Terkadang, pasien dirujuk ke pelayanan kesehatan sekunder atau tersier, tetapi pada praktiknya fasilitas kesehatan tersebut tidak memiliki peralatan diharapkan.
“Pada kenyataannya, pelayanan sekunder banyak yang tak didukung oleh tenaga SDM subspesialis atau spesialis memadai sehingga banyak kasus yang semestinya dirawat di pelayanan sekunder langsung dirujuk ke pelayanan tersier,” ujar dia.
Petugas Kesehatan Bantu Carikan Fasilitas Kesehatan
Solusi dari persoalan tersebut, katanya, adalah pihak rumah sakit semestinya memberikan keterangan lengkap kepada pasien BPJS yang tertolak. Sehingga, pasien bisa tahu alasan penolakan dan ketidakbisaan pihak rumah sakit menampung.
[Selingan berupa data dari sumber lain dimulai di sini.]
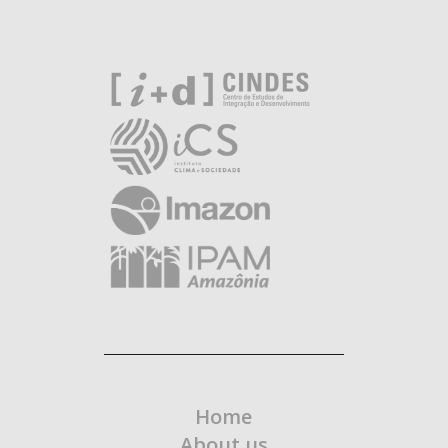
Home
About us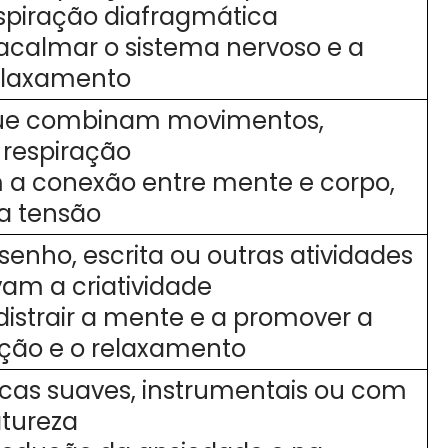
spiração diafragmática
acalmar o sistema nervoso e a
relaxamento
que combinam movimentos,
 respiração
a conexão entre mente e corpo,
a tensão
esenho, escrita ou outras atividades
am a criatividade
istrair a mente e a promover a
ção e o relaxamento
cas suaves, instrumentais ou com
atureza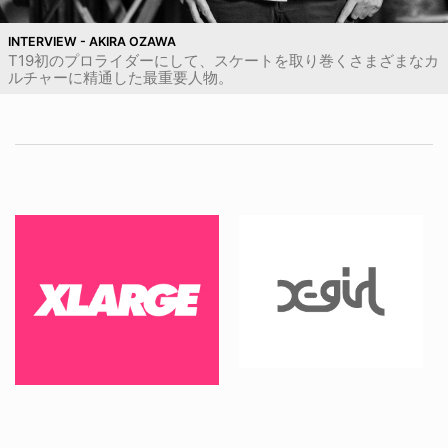
INTERVIEW - AKIRA OZAWA
T19初のプロライダーにして、スケートを取り巻くさまざまなカ
ルチャーに精通した最重要人物。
Selain itu, petugas kesehatan sebaiknya membantu pasien untuk mencari fasilitas kesehatan yang tersedia.
“Nantinya, jangan sampai pasien keliling mencari tempat, tetapi sistem yang mencari pasien,” kata Ari.
Lebih jauh lagi, untuk kasus penyakit serius dan berat, semestinya pihak rumah sakit juga bisa memberikan prioritas dan menerima pasien tersebut dulu. “Jangan sampai pasien keliling mencari rumah sakit dan meninggal sebelum sampai rumah sakit tujuan,” kata dia menegaskan.